Mortgage rates reached 7%, reaching their highest level in more than 20 years.

According to Freddie Mac’s announcement on Thursday, the average rate on the well-known 30-year fixed mortgage jumped to 7.09% this week from 6.96% the previous week. Only three times since then have rates above 7%, and that marks the highest point since the first week of April 2002. The last two occasions the rate topped 7.08% occurred in October and November of last year.

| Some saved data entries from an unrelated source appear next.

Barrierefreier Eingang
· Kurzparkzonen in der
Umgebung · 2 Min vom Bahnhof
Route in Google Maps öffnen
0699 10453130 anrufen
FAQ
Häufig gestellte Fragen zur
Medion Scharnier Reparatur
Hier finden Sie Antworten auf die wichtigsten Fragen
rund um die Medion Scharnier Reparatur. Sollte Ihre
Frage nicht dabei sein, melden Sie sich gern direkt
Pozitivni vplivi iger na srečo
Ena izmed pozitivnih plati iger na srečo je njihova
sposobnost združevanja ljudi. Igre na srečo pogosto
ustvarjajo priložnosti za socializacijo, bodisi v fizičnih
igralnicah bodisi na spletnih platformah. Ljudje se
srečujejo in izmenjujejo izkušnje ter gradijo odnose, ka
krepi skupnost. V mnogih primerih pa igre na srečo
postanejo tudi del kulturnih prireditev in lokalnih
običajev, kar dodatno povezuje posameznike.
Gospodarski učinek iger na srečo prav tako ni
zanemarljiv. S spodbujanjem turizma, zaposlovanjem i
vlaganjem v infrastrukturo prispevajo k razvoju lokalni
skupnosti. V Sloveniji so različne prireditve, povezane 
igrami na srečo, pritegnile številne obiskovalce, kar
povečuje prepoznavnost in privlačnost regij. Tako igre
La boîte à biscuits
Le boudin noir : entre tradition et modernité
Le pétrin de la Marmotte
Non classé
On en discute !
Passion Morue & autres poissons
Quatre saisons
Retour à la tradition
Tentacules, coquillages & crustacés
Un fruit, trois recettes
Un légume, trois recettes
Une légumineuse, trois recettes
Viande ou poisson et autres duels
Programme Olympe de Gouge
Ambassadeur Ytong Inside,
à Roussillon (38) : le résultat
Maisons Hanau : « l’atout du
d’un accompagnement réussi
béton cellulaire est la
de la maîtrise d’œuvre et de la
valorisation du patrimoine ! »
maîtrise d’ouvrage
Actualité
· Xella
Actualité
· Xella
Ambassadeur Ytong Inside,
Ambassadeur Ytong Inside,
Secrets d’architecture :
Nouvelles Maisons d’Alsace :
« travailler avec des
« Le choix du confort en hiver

Since the beginning of the year, rates have been rising slowly as the Federal Reserve attempts to control inflation. The hike this week worsens affordability for purchasers on a tight budget who are already dealing with high home prices and a lack of options as a result of homeowners’ continued reluctance to sell and give up their lower mortgage rate.

Demand from homebuyers is falling.

According to the Mortgage Bankers Association (MBA) poll for the week ending August 11, the volume of mortgage purchase applications decreased by 0.8% from the previous week to reach its lowest level in over seven months. Purchase demand as a whole was 26% lower than it was during the same week last year.

The MBA pointed out that the rise in rates was what caused the activity to fall. The percentage of adjustable-rate mortgage applications, which typically have lower initial rates than fixed-rate mortgages, jumped to 7%, the highest level since April 2023, further demonstrating that borrowers are looking for relief.